Madonna arm wrestled with a hydrangea and stomped on it; there’s no disputing that. But ordering a handful of volunteers to face the wall while she passed by? Pure poppycock, her rep asserts.
In her latest bit of craziness, make that alleged craziness, the Material Girl visited the Toronto Film Festival yesterday (Sept. 13) to promote her critically panned film, “W.E.”
That spawned a report in the usually straight-shooting Toronto Globe and Mail newspaper that the Material Girl had instructed orange-shirted volunteers to face the wall in the hallway as she passed to avoid, at all cost, making eye contact with her highness.
Pure balderdash, old chap, declared Madonna’s mouthpiece Liz Rosenberg.
“Reports out of Toronto claim that Madonna’s security people instructed the orange shirted volunteers of the Toronto International Film Festival to turn their backs when the Material Girl left her press conference where she was promoting her film W.E.” she noted in a statment.
“Neither Madonna nor her security ever gave instructions for the volunteers to turn away from Madonna,” said Rosenberg.

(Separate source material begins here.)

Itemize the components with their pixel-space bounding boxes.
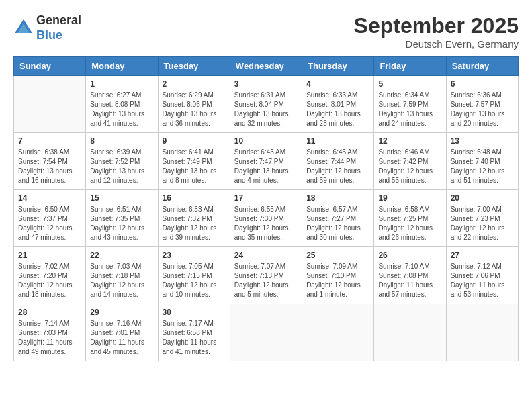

“In fact, she was so impressed with the volunteers that she publicly thanked them from the stage for their hard work before the premiere of her film last night which earned a standing ovation.
“She had a wonderful time at the festival and was especially delighted that she got to spend so much time with her fans in front of the theatre which is a famous tradition at the Festival.”
Film festival officials have reportedly confirmed that volunteers were not ordered to turn from Madonna.
“We are still trying to figure out who and why anyone would ask the volunteers to turn away from Madonna. She has never and would never ask anyone to do that ever,” concluded Rosenberg.
Ah ha! The statement doesn’t deny that someone else told them to do it, or that it didn’t happen; just that it wasn’t on her imperial majesty’s orders.
Well now, that’s a horse of a different color, old bean.